Material provided
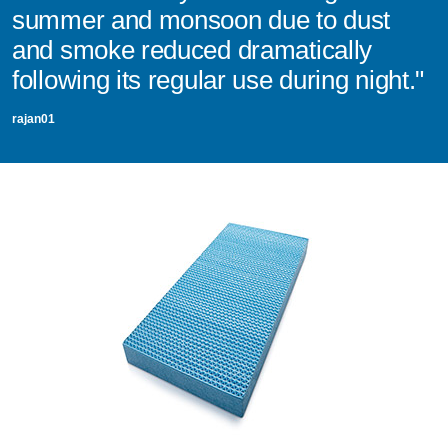
summer and monsoon due to dust
and smoke reduced dramatically
following its regular use during night."
rajan01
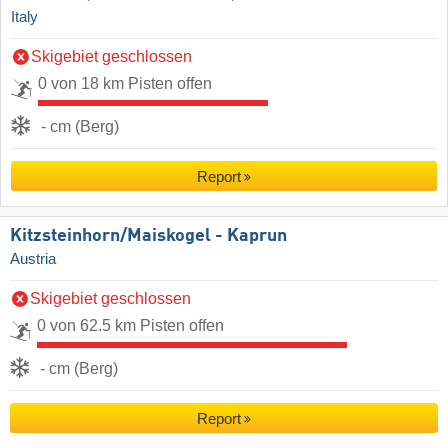
Italy
Skigebiet geschlossen
0 von 18 km Pisten offen
- cm (Berg)
Report
Kitzsteinhorn/​Maiskogel - Kaprun
Austria
Skigebiet geschlossen
0 von 62.5 km Pisten offen
- cm (Berg)
Report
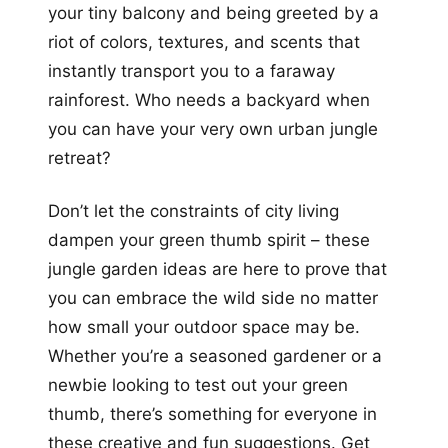
your tiny balcony and being greeted by a
riot of colors, textures, and scents that
instantly transport you to a faraway
rainforest. Who needs a backyard when
you can have your very own urban jungle
retreat?
Don’t let the constraints of city living
dampen your green thumb spirit – these
jungle garden ideas are here to prove that
you can embrace the wild side no matter
how small your outdoor space may be.
Whether you’re a seasoned gardener or a
newbie looking to test out your green
thumb, there’s something for everyone in
these creative and fun suggestions. Get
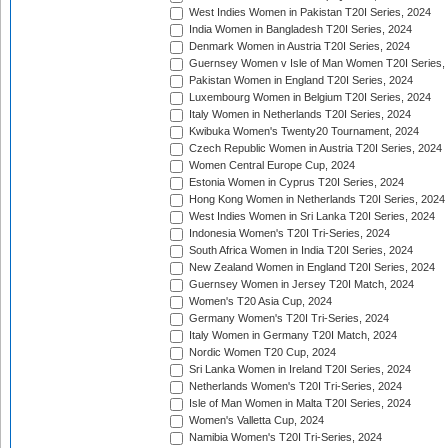
West Indies Women in Pakistan T20I Series, 2024
India Women in Bangladesh T20I Series, 2024
Denmark Women in Austria T20I Series, 2024
Guernsey Women v Isle of Man Women T20I Series,
Pakistan Women in England T20I Series, 2024
Luxembourg Women in Belgium T20I Series, 2024
Italy Women in Netherlands T20I Series, 2024
Kwibuka Women's Twenty20 Tournament, 2024
Czech Republic Women in Austria T20I Series, 2024
Women Central Europe Cup, 2024
Estonia Women in Cyprus T20I Series, 2024
Hong Kong Women in Netherlands T20I Series, 2024
West Indies Women in Sri Lanka T20I Series, 2024
Indonesia Women's T20I Tri-Series, 2024
South Africa Women in India T20I Series, 2024
New Zealand Women in England T20I Series, 2024
Guernsey Women in Jersey T20I Match, 2024
Women's T20 Asia Cup, 2024
Germany Women's T20I Tri-Series, 2024
Italy Women in Germany T20I Match, 2024
Nordic Women T20 Cup, 2024
Sri Lanka Women in Ireland T20I Series, 2024
Netherlands Women's T20I Tri-Series, 2024
Isle of Man Women in Malta T20I Series, 2024
Women's Valletta Cup, 2024
Namibia Women's T20I Tri-Series, 2024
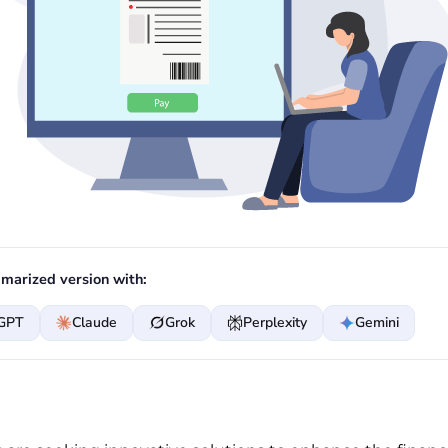
marized version with:
GPT
Claude
Grok
Perplexity
Gemini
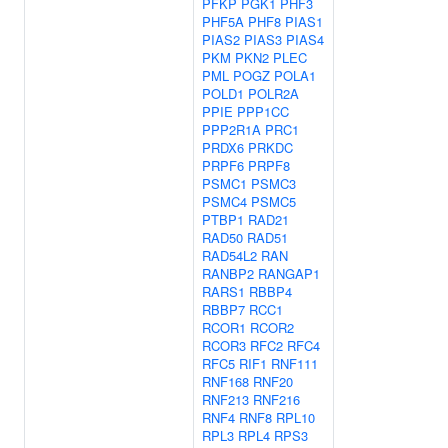
PFKP
PGK1
PHF3
PHF5A
PHF8
PIAS1
PIAS2
PIAS3
PIAS4
PKM
PKN2
PLEC
PML
POGZ
POLA1
POLD1
POLR2A
PPIE
PPP1CC
PPP2R1A
PRC1
PRDX6
PRKDC
PRPF6
PRPF8
PSMC1
PSMC3
PSMC4
PSMC5
PTBP1
RAD21
RAD50
RAD51
RAD54L2
RAN
RANBP2
RANGAP1
RARS1
RBBP4
RBBP7
RCC1
RCOR1
RCOR2
RCOR3
RFC2
RFC4
RFC5
RIF1
RNF111
RNF168
RNF20
RNF213
RNF216
RNF4
RNF8
RPL10
RPL3
RPL4
RPS3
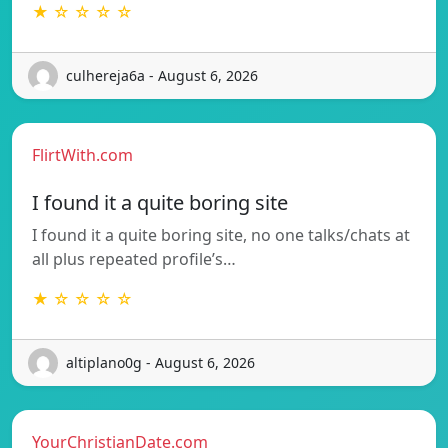
★ ☆ ☆ ☆ ☆
culhereja6a - August 6, 2026
FlirtWith.com
I found it a quite boring site
I found it a quite boring site, no one talks/chats at
all plus repeated profile’s…
★ ☆ ☆ ☆ ☆
altiplano0g - August 6, 2026
YourChristianDate.com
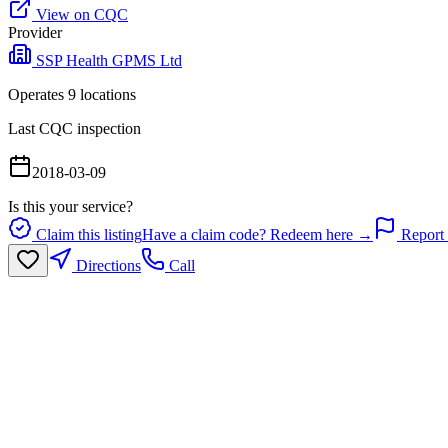
View on CQC
Provider
SSP Health GPMS Ltd
Operates
9
location
s
Last CQC inspection
2018-03-09
Is this your service?
Claim this listing
Have a claim code? Redeem here →
Report 
Directions
Call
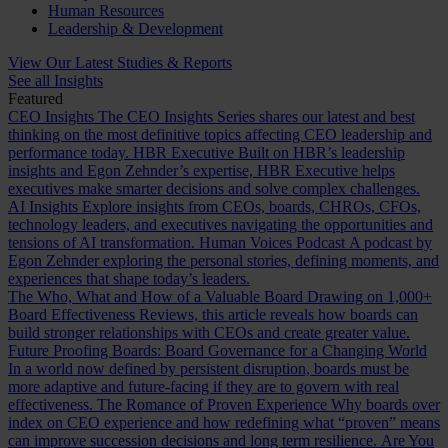
Human Resources
Leadership & Development
View Our Latest Studies & Reports
See all Insights
Featured
CEO Insights
The CEO Insights Series shares our latest and best
thinking on the most definitive topics affecting CEO leadership and
performance today.
HBR Executive
Built on HBR’s leadership
insights and Egon Zehnder’s expertise, HBR Executive helps
executives make smarter decisions and solve complex challenges.
AI Insights
Explore insights from CEOs, boards, CHROs, CFOs,
technology leaders, and executives navigating the opportunities and
tensions of AI transformation.
Human Voices Podcast
A podcast by
Egon Zehnder exploring the personal stories, defining moments, and
experiences that shape today’s leaders.
The Who, What and How of a Valuable Board
Drawing on 1,000+
Board Effectiveness Reviews, this article reveals how boards can
build stronger relationships with CEOs and create greater value.
Future Proofing Boards: Board Governance for a Changing World
In a world now defined by persistent disruption, boards must be
more adaptive and future-facing if they are to govern with real
effectiveness.
The Romance of Proven Experience
Why boards over
index on CEO experience and how redefining what “proven” means
can improve succession decisions and long term resilience.
Are You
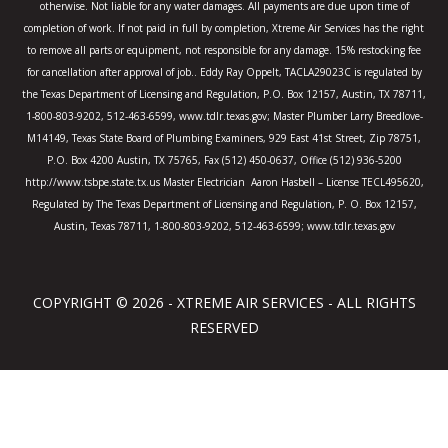
otherwise. Not liable for any water damages. All payments are due upon time of
completion of work. If not paid in full by completion, Xtreme Air Services has the right
to remove all parts or equipment, not responsible for any damage. 15% restocking fee
for cancellation after approval of job.. Eddy Ray Oppelt, TACLA29023C is regulated by
the Texas Department of Licensing and Regulation, P.O. Box 12157, Austin, TX 78711,
1-800-803-9202, 512-463-6599, www.tdlr.texas.gov; Master Plumber Larry Breedlove-
M14149, Texas State Board of Plumbing Examiners, 929 East 41st Street, Zip 78751,
P.O. Box 4200 Austin, TX 75765, Fax (512) 450-0637, Office (512) 936-5200
http://www.tsbpe.state.tx.us Master Electrician Aaron Hasbell – License TECL495620,
Regulated by The Texas Department of Licensing and Regulation, P. O. Box 12157,
Austin, Texas 78711, 1-800-803-9202, 512-463-6599; www.tdlr.texas.gov
COPYRIGHT © 2026 - XTREME AIR SERVICES - ALL RIGHTS
RESERVED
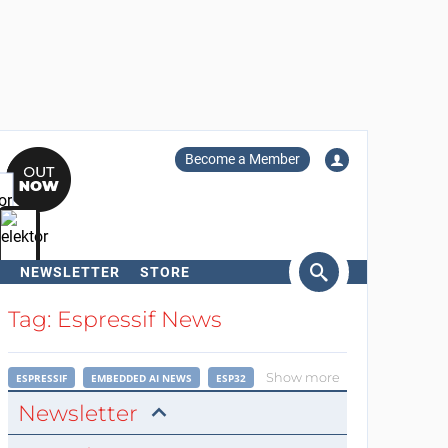
Become a Member
NEWSLETTER
STORE
arch
Tag: Espressif News
Show more
ESPRESSIF
EMBEDDED AI NEWS
ESP32
Newsletter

Task
Copy out the lines of the data where the word "Pakistan" can be found.

Answer for this exercise
West Indies Women in Pakistan T20I Series, 2024
Pakistan Women in England T20I Series, 2024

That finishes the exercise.